__Task instructions__
In the data, extract each line that holds the string "Hotels".

Records from a data collection:
+++

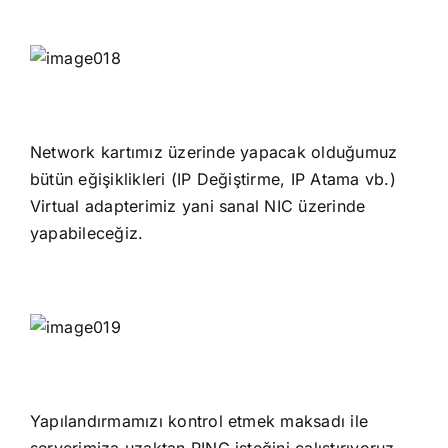
Network kartımız üzerinde yapacak olduğumuz
bütün eğişiklikleri (IP Değiştirme, IP Atama vb.)
Virtual adapterimiz yani sanal NIC üzerinde
yapabileceğiz.
Yapılandırmamızı kontrol etmek maksadı ile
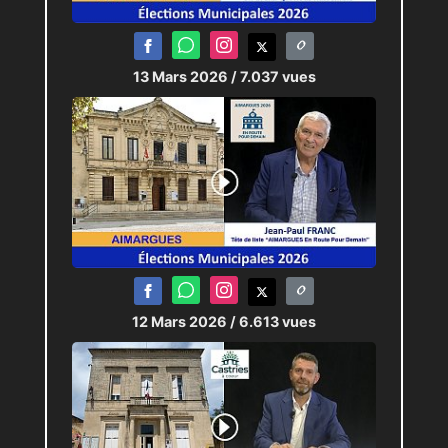
13 Mars 2026
/ 7.037 vues
12 Mars 2026
/ 6.613 vues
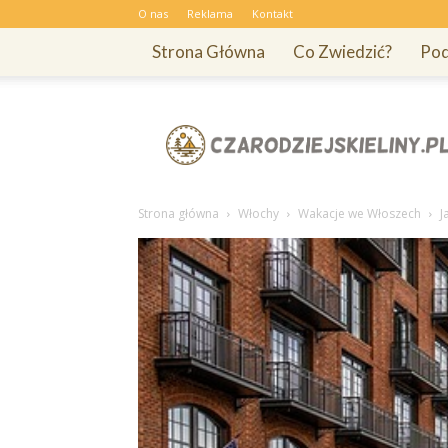
O nas
Reklama
Kontakt
Strona Główna
Co Zwiedzić?
Pod
Czarodziejskieliny.pl
Strona główna
Włochy
Wakacje we Włoszech
J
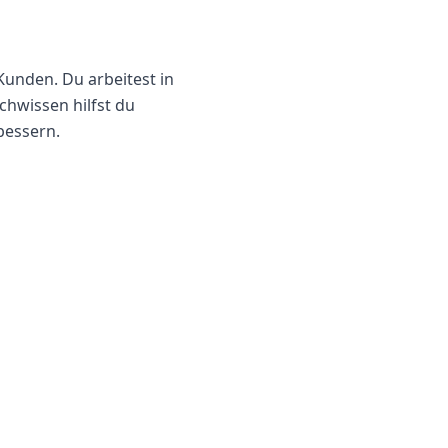
Kunden. Du arbeitest in
chwissen hilfst du
bessern.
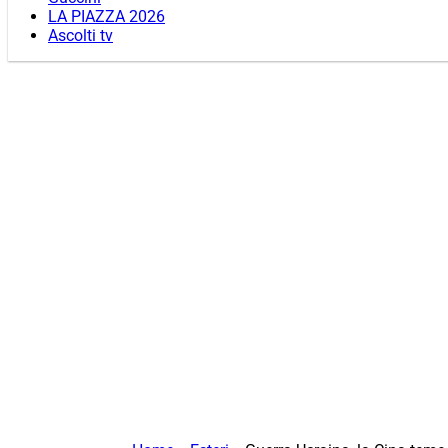
LA PIAZZA 2026
Ascolti tv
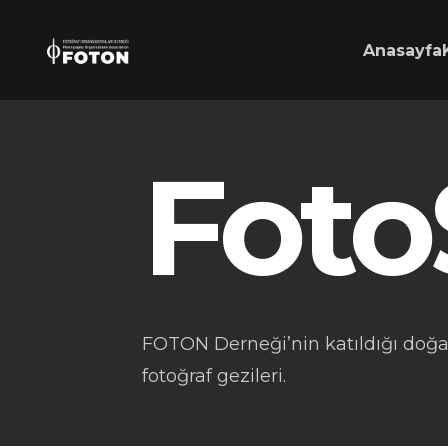
Anasayfa
Foto
FOTON Derneği’nin katıldığı doğ
fotoğraf gezileri.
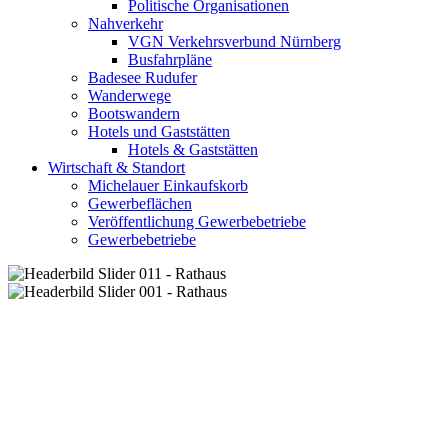
Politische Organisationen
Nahverkehr
VGN Verkehrsverbund Nürnberg
Busfahrpläne
Badesee Rudufer
Wanderwege
Bootswandern
Hotels und Gaststätten
Hotels & Gaststätten
Wirtschaft & Standort
Michelauer Einkaufskorb
Gewerbeflächen
Veröffentlichung Gewerbebetriebe
Gewerbebetriebe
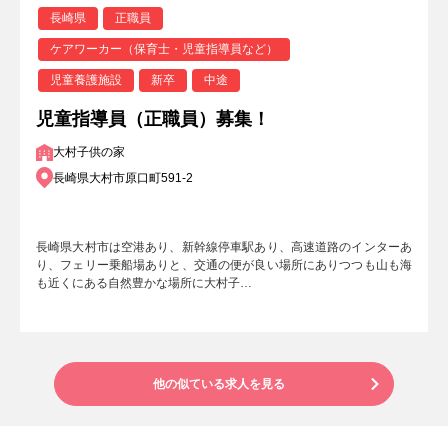
長崎県
正職員
ケアワーカー（保育士・児童指導員など）
児童養護施設
新卒
中途
児童指導員（正職員）募集！
大村子供の家
長崎県大村市原口町591-2
長崎県大村市は空港あり、新幹線停車駅あり、高速道路のインターあ
り、フェリー乗船場ありと、交通の便が良い場所にありつつも山も海
も近くにある自然豊かな場所に大村子…
他の似ている求人を見る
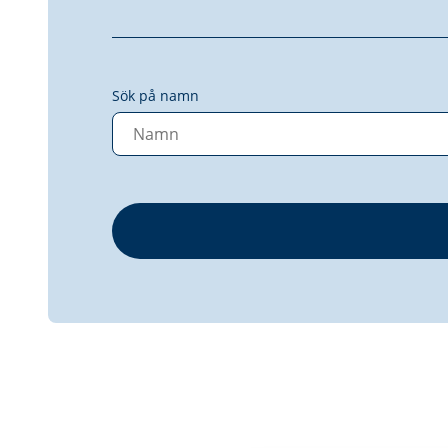
Sök på namn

+++

__Finished task__
Hotels und Gaststätten
Hotels & Gaststätten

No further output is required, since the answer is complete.